### Data extracts

○ ○ ○ ○ ○ ○ ○

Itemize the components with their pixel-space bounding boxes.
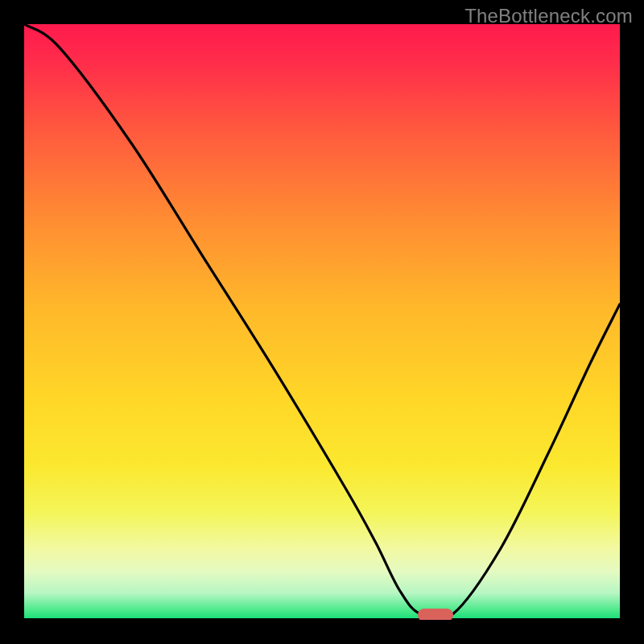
chart-curve	[24, 24, 620, 620]
chart-frame: TheBottleneck.com	[0, 0, 644, 644]
plot-area	[24, 24, 620, 620]
optimal-marker	[418, 609, 453, 620]
watermark-text: TheBottleneck.com	[464, 5, 633, 27]
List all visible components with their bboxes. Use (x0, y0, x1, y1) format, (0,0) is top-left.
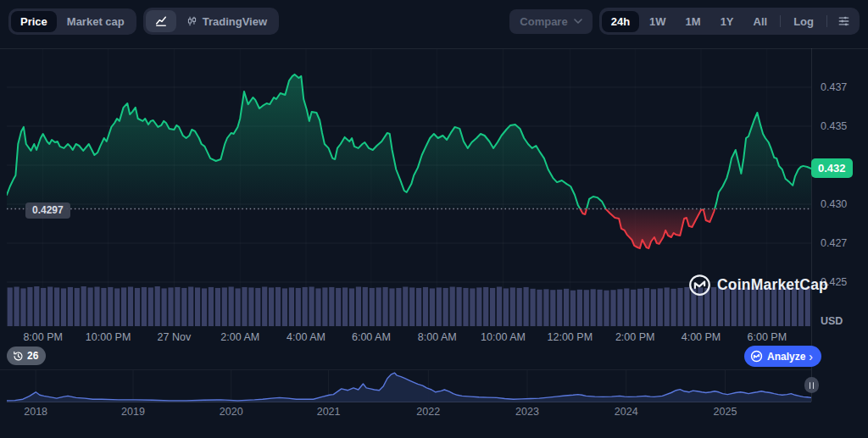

○ ○ ○ ○ ○ ○ ○

### What to work on
Write out the listing word for word, omitting the pictures it holds.

### Output
Itemize the components with their pixel-space bounding boxes.
chart-curve	[24, 24, 620, 620]
chart-frame: TheBottleneck.com	[0, 0, 644, 644]
plot-area	[24, 24, 620, 620]
optimal-marker	[418, 609, 453, 620]
watermark-text: TheBottleneck.com	[464, 5, 633, 27]
List all visible components with their bboxes. Use (x0, y0, x1, y1) format, (0,0) is top-left.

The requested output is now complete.